TASK GOAL: Leaving out the images, transcribe every record below exactly.

DATA:
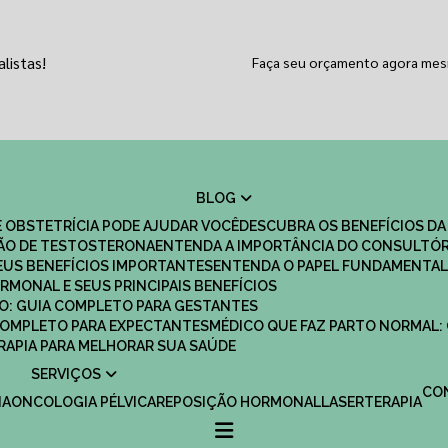
listas!
Faça seu orçamento agora me
BLOG
 OBSTETRÍCIA PODE AJUDAR VOCÊ
DESCUBRA OS BENEFÍCIOS DA
ÇÃO DE TESTOSTERONA
ENTENDA A IMPORTÂNCIA DO CONSULTÓR
EUS BENEFÍCIOS IMPORTANTES
ENTENDA O PAPEL FUNDAMENTAL
RMONAL E SEUS PRINCIPAIS BENEFÍCIOS
SCO: GUIA COMPLETO PARA GESTANTES
 COMPLETO PARA EXPECTANTES
MÉDICO QUE FAZ PARTO NORMAL:
TERAPIA PARA MELHORAR SUA SAÚDE
SERVIÇOS
C
IA
ONCOLOGIA PÉLVICA
REPOSIÇÃO HORMONAL
LASERTERAPIA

EXERCISE RESULT:
listas!
Faça seu orçamento agora me
BLOG
 OBSTETRÍCIA PODE AJUDAR VOCÊ
DESCUBRA OS BENEFÍCIOS DA
ÇÃO DE TESTOSTERONA
ENTENDA A IMPORTÂNCIA DO CONSULTÓR
EUS BENEFÍCIOS IMPORTANTES
ENTENDA O PAPEL FUNDAMENTAL
RMONAL E SEUS PRINCIPAIS BENEFÍCIOS
SCO: GUIA COMPLETO PARA GESTANTES
 COMPLETO PARA EXPECTANTES
MÉDICO QUE FAZ PARTO NORMAL:
TERAPIA PARA MELHORAR SUA SAÚDE
SERVIÇOS
C
IA
ONCOLOGIA PÉLVICA
REPOSIÇÃO HORMONAL
LASERTERAPIA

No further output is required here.